“Note that in its 1QFY2025 business update, management said the broad consensus among its customers is that the ongoing tariff situation has created significant uncertainty in the global economic environment, with no clear visibility regarding the tariff landscape over the next 12 months,” Tng and Tan write in their July 28 report.
“Venture has been addressing this by creating competitive solutions for its customers and partners to mitigate any tariff impact through its US, Singapore and Malaysia factories,” they add.
Furthermore, Venture’s management team sees opportunities to expand its market share in the coming years in “at least three or four of [the] technology domains that the group participates in”.
According to Nasdaq-listed genetic testing firm Illumina’s 2QFY2025 earnings call, research funding constraints and inflationary pressures from tariffs are creating a challenging environment, particularly for academic and government customers, the analysts note.
Despite the “challenging” earnings outlook in 2HFY2025, the analysts see that the equity market development programme (EQDP), which has lifted tech stock valuations, could help lift Venture’s valuation as well.

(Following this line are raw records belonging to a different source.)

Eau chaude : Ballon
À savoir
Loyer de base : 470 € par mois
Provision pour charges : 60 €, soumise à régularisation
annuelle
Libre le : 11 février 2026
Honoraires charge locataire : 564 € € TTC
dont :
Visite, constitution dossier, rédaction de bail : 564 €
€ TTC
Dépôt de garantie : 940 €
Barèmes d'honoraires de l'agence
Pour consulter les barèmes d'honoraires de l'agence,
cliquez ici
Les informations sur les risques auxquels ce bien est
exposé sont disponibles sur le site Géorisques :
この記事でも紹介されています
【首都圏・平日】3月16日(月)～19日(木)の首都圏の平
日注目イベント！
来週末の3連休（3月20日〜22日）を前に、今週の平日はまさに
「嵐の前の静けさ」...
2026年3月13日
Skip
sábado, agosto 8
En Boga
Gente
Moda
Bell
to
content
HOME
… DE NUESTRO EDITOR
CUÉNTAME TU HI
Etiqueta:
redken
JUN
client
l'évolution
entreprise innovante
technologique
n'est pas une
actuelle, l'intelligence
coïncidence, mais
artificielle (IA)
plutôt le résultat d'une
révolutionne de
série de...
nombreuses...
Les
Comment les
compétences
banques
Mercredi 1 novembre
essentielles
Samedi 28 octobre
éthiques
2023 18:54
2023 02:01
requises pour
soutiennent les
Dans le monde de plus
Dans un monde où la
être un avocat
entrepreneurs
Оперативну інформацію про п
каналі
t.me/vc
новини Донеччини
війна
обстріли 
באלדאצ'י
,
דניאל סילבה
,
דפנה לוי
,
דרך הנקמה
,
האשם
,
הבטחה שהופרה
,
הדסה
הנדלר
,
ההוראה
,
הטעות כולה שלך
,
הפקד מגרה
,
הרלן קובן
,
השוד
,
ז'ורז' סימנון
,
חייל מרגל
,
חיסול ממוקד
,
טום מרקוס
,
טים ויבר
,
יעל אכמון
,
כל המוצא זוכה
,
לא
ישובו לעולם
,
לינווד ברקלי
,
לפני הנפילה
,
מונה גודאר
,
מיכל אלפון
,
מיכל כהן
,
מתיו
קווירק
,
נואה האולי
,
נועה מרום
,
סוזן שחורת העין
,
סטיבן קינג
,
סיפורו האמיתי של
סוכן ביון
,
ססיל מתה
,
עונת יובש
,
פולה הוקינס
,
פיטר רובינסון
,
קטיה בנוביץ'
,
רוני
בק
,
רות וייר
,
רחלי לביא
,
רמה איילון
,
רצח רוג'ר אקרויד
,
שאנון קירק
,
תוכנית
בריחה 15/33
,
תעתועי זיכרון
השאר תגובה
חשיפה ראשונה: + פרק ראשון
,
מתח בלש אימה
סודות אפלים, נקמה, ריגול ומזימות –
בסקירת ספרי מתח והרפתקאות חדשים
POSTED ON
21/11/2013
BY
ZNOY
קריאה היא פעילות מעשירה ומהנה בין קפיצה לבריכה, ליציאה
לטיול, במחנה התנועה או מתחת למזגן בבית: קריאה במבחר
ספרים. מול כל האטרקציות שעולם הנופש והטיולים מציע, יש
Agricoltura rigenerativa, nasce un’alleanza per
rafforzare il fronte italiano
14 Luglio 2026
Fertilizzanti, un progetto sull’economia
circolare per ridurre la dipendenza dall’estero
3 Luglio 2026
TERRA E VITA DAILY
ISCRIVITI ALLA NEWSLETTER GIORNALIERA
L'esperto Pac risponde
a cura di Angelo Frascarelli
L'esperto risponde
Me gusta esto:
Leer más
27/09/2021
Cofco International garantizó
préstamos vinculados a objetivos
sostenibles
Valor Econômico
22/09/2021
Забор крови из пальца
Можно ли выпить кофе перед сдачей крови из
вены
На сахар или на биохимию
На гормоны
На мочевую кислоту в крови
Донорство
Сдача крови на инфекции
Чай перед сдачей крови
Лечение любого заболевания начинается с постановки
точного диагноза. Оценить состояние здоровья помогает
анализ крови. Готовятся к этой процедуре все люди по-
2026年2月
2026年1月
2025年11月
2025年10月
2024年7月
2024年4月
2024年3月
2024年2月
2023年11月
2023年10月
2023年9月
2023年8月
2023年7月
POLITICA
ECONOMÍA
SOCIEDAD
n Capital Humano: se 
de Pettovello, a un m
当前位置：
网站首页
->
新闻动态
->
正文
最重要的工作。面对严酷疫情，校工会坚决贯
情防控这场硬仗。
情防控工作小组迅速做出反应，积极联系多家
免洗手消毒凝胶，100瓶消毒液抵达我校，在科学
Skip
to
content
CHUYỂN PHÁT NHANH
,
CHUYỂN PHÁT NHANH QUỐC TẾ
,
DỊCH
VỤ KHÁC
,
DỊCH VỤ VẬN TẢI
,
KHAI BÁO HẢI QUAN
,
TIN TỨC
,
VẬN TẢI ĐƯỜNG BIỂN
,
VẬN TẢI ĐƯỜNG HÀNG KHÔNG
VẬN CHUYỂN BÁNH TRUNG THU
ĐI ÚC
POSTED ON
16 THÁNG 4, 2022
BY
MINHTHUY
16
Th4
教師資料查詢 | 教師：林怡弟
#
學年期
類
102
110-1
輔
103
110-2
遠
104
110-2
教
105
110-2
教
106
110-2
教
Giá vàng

“We believe Venture could see an upward re-rating to 14.5 times, its 20-year (FY2006 - FY2025) average P/E, which lifts our target price to $12.14,” say Tng and Tan, who have a previous target price of $10.97, which was based on an FY2026 P/E of 13.1 times or 0.5 standard deviations. That valuation was due to continued tariff concerns.
The analysts’ “hold” call is due to its dividend yield of 6.01% and $1.32 billion net cash balance sheet as at the end of December 2024.
To this end, Tng and Tan believe Venture’s shares could find “support” at their FY2025 book value per share forecast of $10.
Shares in Venture closed 15 cents lower or 1.2% down at $12.33 on July 28.